Bombay Prevention of Begging Act, 1959
- There is no central Act on beggary, many states and Union Territories have used the Bombay Act as the basis for their own laws.
- The Act defines a “beggar” as anyone having no visible means of subsistence, and wandering about or remaining in any public place in such condition or manner, as makes it likely that the person doing so exists by soliciting or receiving alms.
- “Begging” under the Act includes soliciting or receiving alms in a public place, whether or not under any pretence of singing, dancing, fortune-telling, performing or offering any article for sale.

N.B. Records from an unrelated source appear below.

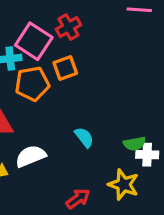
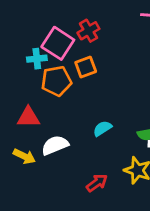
cyan semicircle: (84, 137) -> (102, 128), turned -84

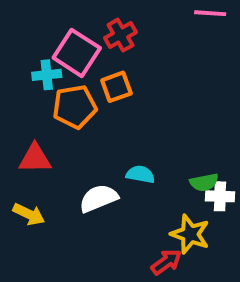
cyan semicircle: (102, 128) -> (140, 174), turned 42
white semicircle: (55, 145) -> (99, 198), moved
red arrow: (97, 183) -> (166, 262), moved

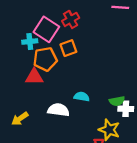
red triangle: (35, 158) -> (34, 77), moved
white semicircle: (99, 198) -> (58, 110), turned 30
yellow arrow: (29, 214) -> (20, 119), turned 119

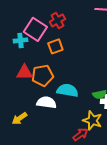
orange pentagon: (45, 59) -> (42, 75), moved
cyan semicircle: (82, 97) -> (67, 90), size x1.5
yellow arrow: (20, 119) -> (19, 118), moved

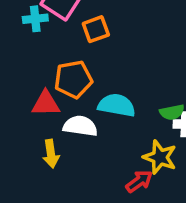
red triangle: (24, 72) -> (46, 104), moved
yellow arrow: (19, 118) -> (51, 154), moved, turned -63

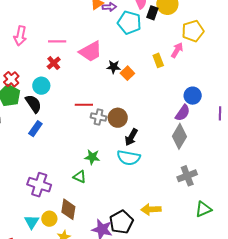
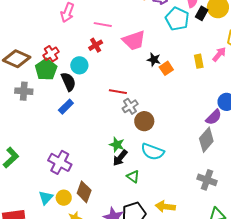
gray cross: (98, 117) -> (130, 106), turned 35
brown circle: (118, 118) -> (144, 121), moved
black arrow: (131, 137) -> (120, 158), moved
gray cross: (187, 176) -> (207, 180), turned 30
green triangle: (80, 177) -> (133, 177), moved

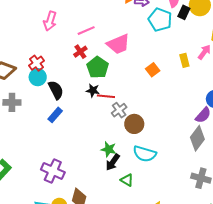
pink line: (103, 25) -> (86, 31), turned -30
black star: (154, 60) -> (93, 90), moved
cyan circle: (79, 65) -> (38, 77), moved
green pentagon: (46, 69) -> (98, 67), moved

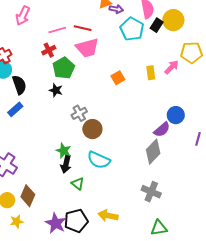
red line: (106, 96) -> (83, 28), moved
black arrow: (113, 162) -> (66, 164), turned -30

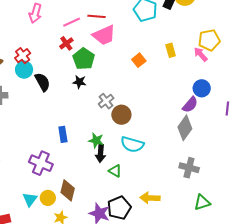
yellow pentagon: (191, 53) -> (209, 40), moved
pink arrow: (172, 67) -> (201, 54), moved, turned -77
blue rectangle: (15, 109) -> (63, 134), moved, turned -49

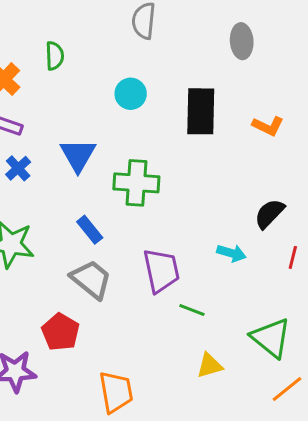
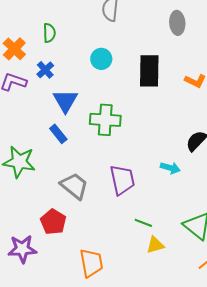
blue cross: (18, 168) -> (45, 70), moved
blue rectangle: (90, 230) -> (58, 134), moved
green line: (192, 310) -> (143, 223), moved

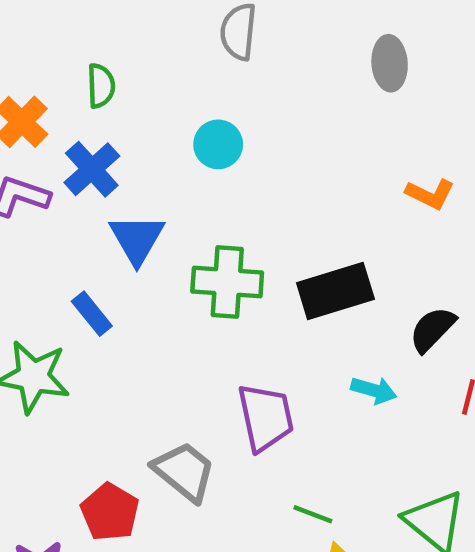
blue cross: (45, 70) -> (92, 169), size x1.4
black rectangle: (149, 71) -> (335, 291), moved, turned 72
blue rectangle: (58, 134) -> (92, 314), moved
gray trapezoid: (74, 186) -> (184, 471), moved

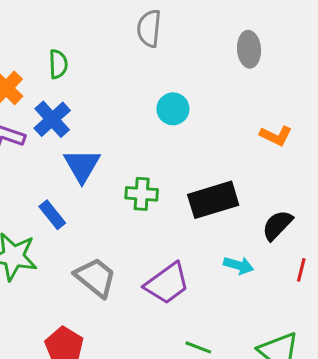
cyan circle: (218, 144) -> (173, 109), moved
green cross: (227, 282) -> (142, 194), size x0.7
purple trapezoid: (266, 417) -> (167, 283), turned 66
gray trapezoid: (184, 471) -> (95, 277), moved

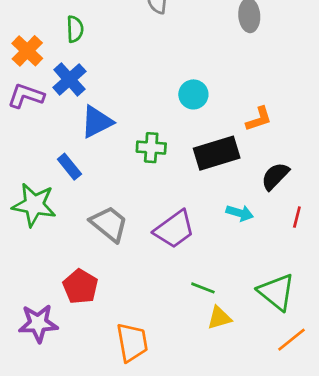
cyan circle: (173, 109) -> (193, 94), moved
orange L-shape: (276, 136) -> (259, 119), moved, turned -44
blue triangle: (82, 166) -> (97, 122), turned 33

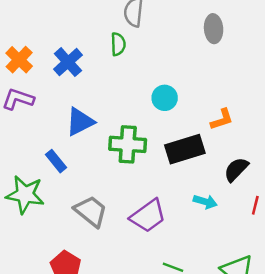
green semicircle: (75, 29) -> (118, 44), moved
blue cross: (69, 79) -> (68, 62), moved
green cross: (151, 148) -> (128, 144), size x1.4

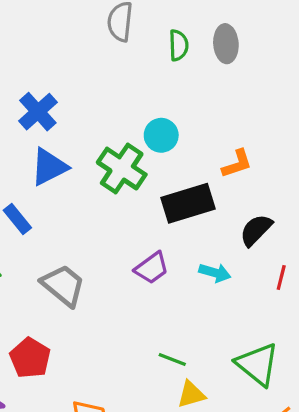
green semicircle: (118, 44) -> (179, 45), moved
blue cross: (68, 62) -> (38, 112), moved
green cross: (128, 144) -> (122, 168), moved, turned 30
purple trapezoid: (148, 216) -> (152, 268), moved, size x0.7

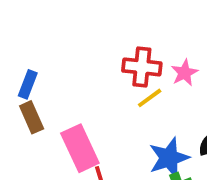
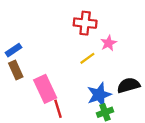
red cross: (142, 67) -> (85, 23), moved
blue rectangle: (28, 84) -> (13, 50), turned 35

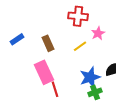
brown rectangle: (16, 70) -> (48, 43), moved

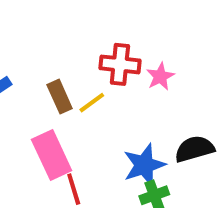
red cross: (78, 16) -> (120, 64), moved
yellow line: (80, 46) -> (92, 103), moved

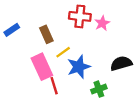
yellow line: (92, 103) -> (63, 52), moved
blue star: (144, 165) -> (79, 67), moved

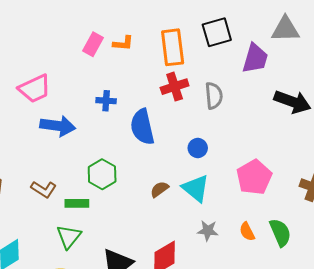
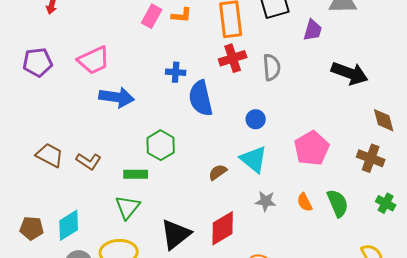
purple trapezoid: (255, 58) -> (313, 30), size x0.7
blue cross: (106, 101) -> (176, 72), moved
brown L-shape: (44, 189) -> (89, 161), moved
brown semicircle: (159, 189) -> (218, 172), moved

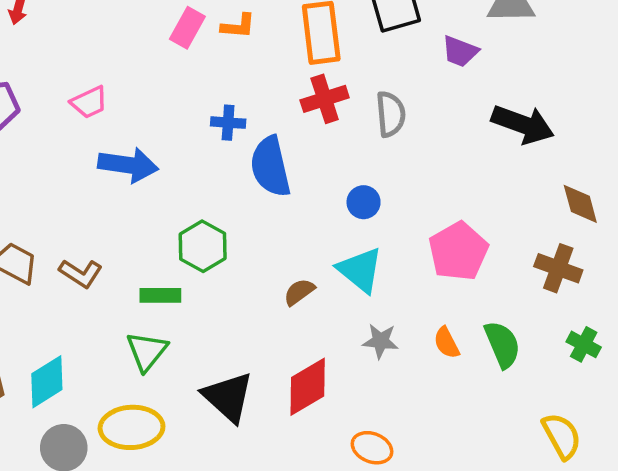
purple trapezoid: (313, 30) -> (460, 51), turned 95
pink trapezoid: (94, 60) -> (89, 102), size x0.7
black triangle: (176, 234) -> (228, 397), turned -40

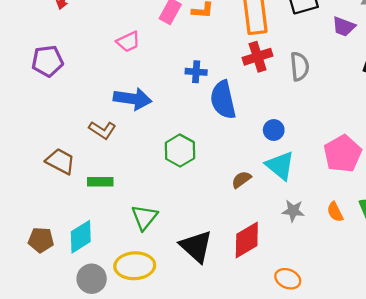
pink trapezoid: (89, 102) -> (128, 42), moved
blue circle: (364, 202) -> (274, 130), moved
brown L-shape: (81, 273) -> (102, 130), moved
green rectangle: (160, 295) -> (100, 182), moved

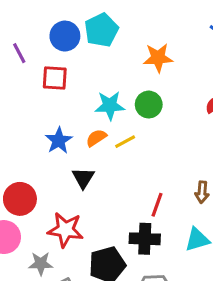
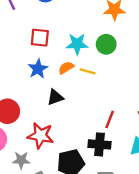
red square: (55, 78) -> (40, 38), moved
yellow line: (125, 142) -> (88, 71), turned 42
black triangle: (83, 178) -> (55, 97), turned 36

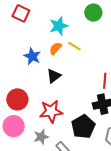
red square: (40, 38) -> (21, 13), moved, turned 36
green circle: (106, 44) -> (93, 13), moved
yellow line: (88, 71) -> (74, 46), turned 32

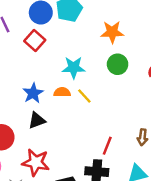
orange semicircle: (55, 48) -> (62, 92), turned 32
black triangle: (54, 76) -> (37, 120), moved

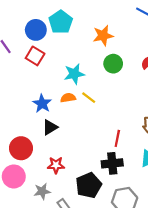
red star: (36, 162) -> (56, 165), size x0.7

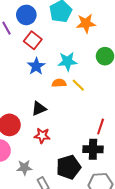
blue circle: (36, 30) -> (26, 15), moved
orange star: (103, 36) -> (86, 23), moved
blue star: (42, 104) -> (36, 66), moved
red star: (56, 165) -> (42, 136), moved

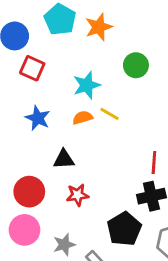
blue star: (36, 66) -> (38, 118), moved
black triangle: (39, 109) -> (64, 159), turned 35

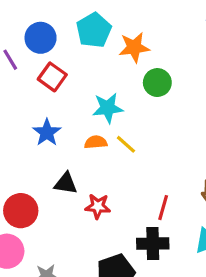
green circle: (136, 65) -> (157, 83), moved
red star: (77, 195) -> (98, 206), moved

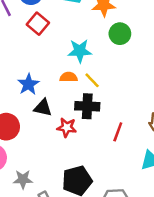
blue star: (47, 133) -> (28, 84), moved
black cross: (153, 244) -> (87, 106), moved

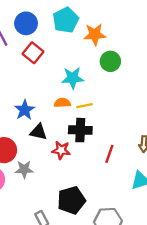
yellow line: (92, 80) -> (85, 106), turned -56
gray star: (23, 179) -> (24, 169), moved

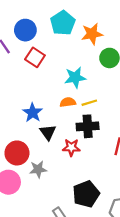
black triangle: (38, 132) -> (48, 132), turned 48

- The Act gives the police the power to arrest individuals without a warrant. It gives magistrates the power to commit them to a a detention centre for up to three years on the commission of the first “offence”, and up to 10 years upon the second “offence”. Before that, it strips them of their privacy and dignity by compelling them to allow themselves to be fingerprinted.
- The Act also authorises the detention of the family of the beggar, and the separation of children over the age of five.

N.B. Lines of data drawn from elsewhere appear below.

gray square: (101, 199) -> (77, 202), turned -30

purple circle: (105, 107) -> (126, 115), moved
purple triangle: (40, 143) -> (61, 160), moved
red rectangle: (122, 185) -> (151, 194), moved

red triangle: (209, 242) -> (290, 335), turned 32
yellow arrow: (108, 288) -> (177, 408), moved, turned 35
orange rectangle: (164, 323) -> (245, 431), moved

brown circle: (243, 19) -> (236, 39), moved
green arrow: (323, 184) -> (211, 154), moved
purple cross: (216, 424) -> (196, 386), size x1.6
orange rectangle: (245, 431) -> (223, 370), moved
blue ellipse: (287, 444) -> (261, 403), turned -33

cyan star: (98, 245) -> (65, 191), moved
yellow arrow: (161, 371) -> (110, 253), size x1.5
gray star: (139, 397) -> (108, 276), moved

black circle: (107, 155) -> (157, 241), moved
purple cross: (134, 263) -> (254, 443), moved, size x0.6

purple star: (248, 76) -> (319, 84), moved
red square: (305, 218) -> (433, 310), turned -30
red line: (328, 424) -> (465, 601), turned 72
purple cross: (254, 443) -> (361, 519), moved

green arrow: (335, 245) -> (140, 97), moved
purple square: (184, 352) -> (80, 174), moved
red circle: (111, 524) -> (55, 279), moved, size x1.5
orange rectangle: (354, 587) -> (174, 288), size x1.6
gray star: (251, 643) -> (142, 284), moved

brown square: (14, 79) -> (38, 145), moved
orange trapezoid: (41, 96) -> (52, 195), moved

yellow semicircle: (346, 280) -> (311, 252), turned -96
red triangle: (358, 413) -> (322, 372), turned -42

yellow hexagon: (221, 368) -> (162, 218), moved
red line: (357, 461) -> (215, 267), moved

- Certified institutions or detention centres have absolute power over detainees, including the power of punishment, and the power to exact “manual work”. Disobeying the rules of the institution can land an individual in jail.
History of Legislation
- The Act was formulated with the objective of keeping the streets of then Bombay clear of the destitute, leprosy patients or the mentally ill so they could be sent into institutions.
- The Act gave powers to a chief commissioner to order the immediate, indefinite detention of any person detained in a certified institution who is considered blind, a cripple or otherwise incurably helpless.

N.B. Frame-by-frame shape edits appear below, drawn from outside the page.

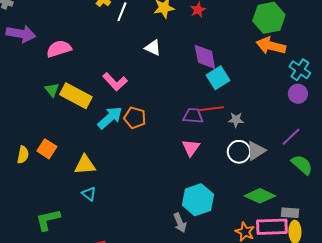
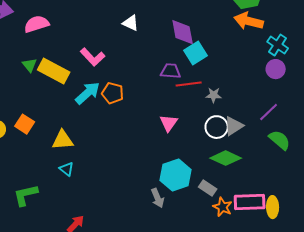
purple trapezoid: (193, 116) -> (171, 71), moved
green diamond: (260, 196) -> (226, 158), moved
gray rectangle: (290, 213) -> (208, 188), moved, turned 30

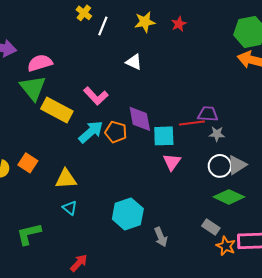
purple diamond: (183, 32) -> (140, 119), moved
cyan square: (196, 53) -> (164, 136), moved, turned 30
green triangle: (30, 65) -> (33, 88), moved, size x1.8
purple trapezoid: (171, 71) -> (208, 114), moved
cyan hexagon: (176, 175) -> (128, 214), moved

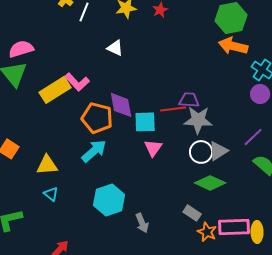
yellow rectangle: (57, 110) -> (55, 90), moved, turned -60
cyan arrow: (91, 132) -> (94, 151), moved
orange pentagon: (116, 132) -> (97, 118), size x1.4
gray star: (217, 134) -> (198, 120), size x1.8

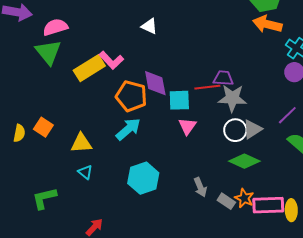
gray rectangle: (192, 213) -> (226, 201), moved
gray arrow: (142, 223) -> (200, 187), moved
orange star: (207, 232) -> (244, 198), moved

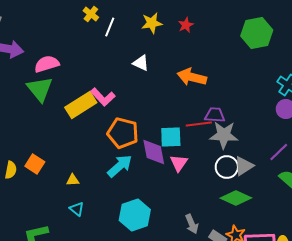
orange arrow: (267, 24) -> (192, 77), moved
purple diamond: (155, 83) -> (154, 152), moved
yellow triangle: (81, 143) -> (73, 180), size x0.6

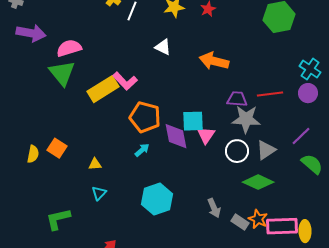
red line: (199, 124) -> (270, 94), moved
pink triangle: (179, 163) -> (206, 135), moved
cyan arrow: (120, 166) -> (142, 150), size x0.6
white circle: (227, 167) -> (237, 151), moved
cyan triangle: (77, 209) -> (99, 193), turned 35

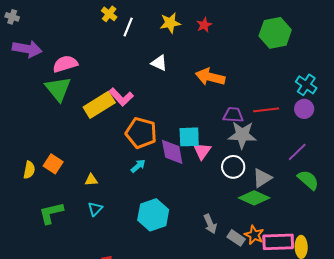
gray triangle: (266, 150) -> (262, 178), moved
green L-shape: (58, 219) -> (51, 213), moved

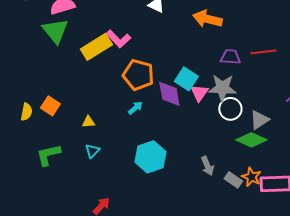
gray star: (242, 135) -> (222, 88), moved
cyan square: (189, 137) -> (186, 79), turned 35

- The Act has been seen as one strand from the colonial laws that dehumanised communities and ways of life.
- The Act has been criticised for treating individuals as subjects to be controlled and administered, rather than rights-bearing citizens.
Significance
- In decriminalising begging, the court has validated the idea that poverty is a human rights issue. It has emphasised that the denial of the right to life, livelihood and dignity to the poor is a patent violation of fundamental rights that cannot and should not be tolerated in a country governed by rule of law.
- The judgment recognises the Constitution as a transformative document, which seeks to undo legacies of injustice and lift up all individuals and communities to the plane of equal citizenship.
Way Forward
- A court can strike down an unconstitutional law, but it cannot reform society. Poverty is a systemic and structural problem.
- It is the task of the Legislative Assembly and the government to replace the punitive structure of the Begging Act with a new set of measures that genuinely focus on the rehabilitation and integration of the most vulnerable and marginalised members within the society.